A new malware campaign is targeting misconfigured Docker API instances, converting them into a cryptocurrency mining botnet. The primary goal of the attacks is to mine Dero cryptocurrency, and the campaign is particularly notable for its worm-like ability to spread the infection to other vulnerable Docker instances. According to Kaspersky, an unidentified threat actor gains initial access by exploiting publicly exposed Docker APIs on running container environments. Once inside, they use this access to deploy a cryptojacking operation, compromising existing containers and creating new ones to both mine cryptocurrency and spread the malware to additional networks.
The attack is carried out using two main components: a propagation tool named “nginx” and the “cloud” Dero miner, both written in Golang. The use of the name “nginx” appears to be an intentional ploy to disguise the malware as the legitimate web server and avoid detection. This propagation tool performs multiple tasks: it logs malware activity, launches the miner, and enters an infinite loop to scan random IPv4 subnets for Docker instances with the default API port (2375) open. For each potential target, it checks whether the remote Docker daemon (dockerd) is active. If it fails to execute the docker -H ps command, it moves on to the next IP address.
Once a responsive Docker daemon is found, “nginx” generates a random 12-character name for a new malicious container on the target system. It then prepares the container by updating packages using the docker -H exec apt-get -yq update command. Next, it installs masscan and docker.io to enable scanning of external networks and interaction with Docker daemons, facilitating the spread of the malware to other systems.
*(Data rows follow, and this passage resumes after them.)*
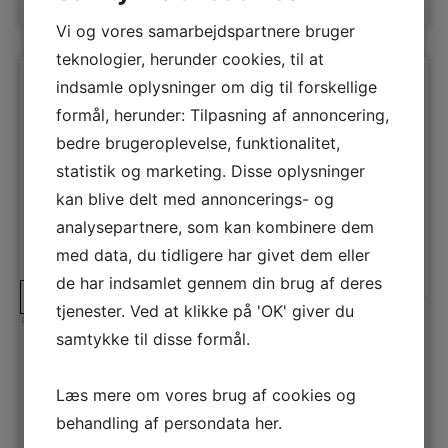
Vi og vores samarbejdspartnere bruger
teknologier, herunder cookies, til at
indsamle oplysninger om dig til forskellige
formål, herunder: Tilpasning af annoncering,
bedre brugeroplevelse, funktionalitet,
statistik og marketing. Disse oplysninger
kan blive delt med annoncerings- og
analysepartnere, som kan kombinere dem
med data, du tidligere har givet dem eller
de har indsamlet gennem din brug af deres
A
E
↑
tjenester. Ved at klikke på 'OK' giver du
G
Produktdatablad
samtykke til disse formål.
Cylinda Fryseskab
F3285XRFVE
Rummeligt fryseskab fra Cylinda med hurtigfrys-funktion og
Læs mere om vores brug af cookies og
kapacitet til 280 liter.
behandling af persondata
her
.
Energiklasse
E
In the final stage, both the “nginx” propagation tool and the “cloud” mining payload are transferred to the container using the command docker -H cp -L /usr/bin/ :/usr/bin. To establish persistence, “nginx” is added to the /root/.bash_aliases file, ensuring it launches automatically upon shell login. Notably, the malware is also designed to target and infect Ubuntu-based containers on remote vulnerable hosts. The end goal is to deploy the Dero cryptocurrency miner, which is based on the open-source DeroHE CLI miner available on GitHub.